* [WORK REQUEST]: Write out every entry word for word.
START THE INPUT
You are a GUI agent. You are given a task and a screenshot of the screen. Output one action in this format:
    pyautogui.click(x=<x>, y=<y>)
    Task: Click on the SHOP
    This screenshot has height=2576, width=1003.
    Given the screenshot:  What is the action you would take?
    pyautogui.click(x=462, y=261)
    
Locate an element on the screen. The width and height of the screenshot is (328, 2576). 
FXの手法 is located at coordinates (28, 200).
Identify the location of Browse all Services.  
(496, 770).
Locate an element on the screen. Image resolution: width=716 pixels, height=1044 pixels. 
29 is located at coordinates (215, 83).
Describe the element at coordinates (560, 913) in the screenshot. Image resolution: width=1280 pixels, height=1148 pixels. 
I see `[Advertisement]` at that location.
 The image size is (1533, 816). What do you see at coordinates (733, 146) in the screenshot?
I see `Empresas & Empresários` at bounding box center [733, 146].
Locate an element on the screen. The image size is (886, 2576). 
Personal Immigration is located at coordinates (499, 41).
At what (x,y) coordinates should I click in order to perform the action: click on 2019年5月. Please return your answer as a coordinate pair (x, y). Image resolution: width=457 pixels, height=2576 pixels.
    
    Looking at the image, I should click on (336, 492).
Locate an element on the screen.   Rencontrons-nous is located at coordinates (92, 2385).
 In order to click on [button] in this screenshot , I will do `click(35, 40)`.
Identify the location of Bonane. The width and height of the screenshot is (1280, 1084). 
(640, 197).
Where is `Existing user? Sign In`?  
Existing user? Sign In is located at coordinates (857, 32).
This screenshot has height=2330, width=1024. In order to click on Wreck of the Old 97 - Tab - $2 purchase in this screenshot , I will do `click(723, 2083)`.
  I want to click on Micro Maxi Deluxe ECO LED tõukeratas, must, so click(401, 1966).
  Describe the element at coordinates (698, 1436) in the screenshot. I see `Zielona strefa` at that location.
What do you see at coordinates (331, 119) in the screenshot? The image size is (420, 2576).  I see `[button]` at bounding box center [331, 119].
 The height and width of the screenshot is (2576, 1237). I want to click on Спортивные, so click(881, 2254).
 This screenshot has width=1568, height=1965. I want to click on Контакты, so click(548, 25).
END THE INPUT
* [SOLUTION]:
You are a GUI agent. You are given a task and a screenshot of the screen. Output one action in this format:
    pyautogui.click(x=<x>, y=<y>)
    Task: Click on the SHOP
    This screenshot has height=2576, width=1003.
    Given the screenshot:  What is the action you would take?
    pyautogui.click(x=462, y=261)
    
Locate an element on the screen. The width and height of the screenshot is (328, 2576). 
FXの手法 is located at coordinates (28, 200).
Identify the location of Browse all Services.  
(496, 770).
Locate an element on the screen. Image resolution: width=716 pixels, height=1044 pixels. 
29 is located at coordinates (215, 83).
Describe the element at coordinates (560, 913) in the screenshot. Image resolution: width=1280 pixels, height=1148 pixels. 
I see `[Advertisement]` at that location.
 The image size is (1533, 816). What do you see at coordinates (733, 146) in the screenshot?
I see `Empresas & Empresários` at bounding box center [733, 146].
Locate an element on the screen. The image size is (886, 2576). 
Personal Immigration is located at coordinates (499, 41).
At what (x,y) coordinates should I click in order to perform the action: click on 2019年5月. Please return your answer as a coordinate pair (x, y). Image resolution: width=457 pixels, height=2576 pixels.
    
    Looking at the image, I should click on (336, 492).
Locate an element on the screen.   Rencontrons-nous is located at coordinates (92, 2385).
 In order to click on [button] in this screenshot , I will do `click(35, 40)`.
Identify the location of Bonane. The width and height of the screenshot is (1280, 1084). 
(640, 197).
Where is `Existing user? Sign In`?  
Existing user? Sign In is located at coordinates (857, 32).
This screenshot has height=2330, width=1024. In order to click on Wreck of the Old 97 - Tab - $2 purchase in this screenshot , I will do `click(723, 2083)`.
  I want to click on Micro Maxi Deluxe ECO LED tõukeratas, must, so click(401, 1966).
  Describe the element at coordinates (698, 1436) in the screenshot. I see `Zielona strefa` at that location.
What do you see at coordinates (331, 119) in the screenshot? The image size is (420, 2576).  I see `[button]` at bounding box center [331, 119].
 The height and width of the screenshot is (2576, 1237). I want to click on Спортивные, so click(881, 2254).
 This screenshot has width=1568, height=1965. I want to click on Контакты, so click(548, 25).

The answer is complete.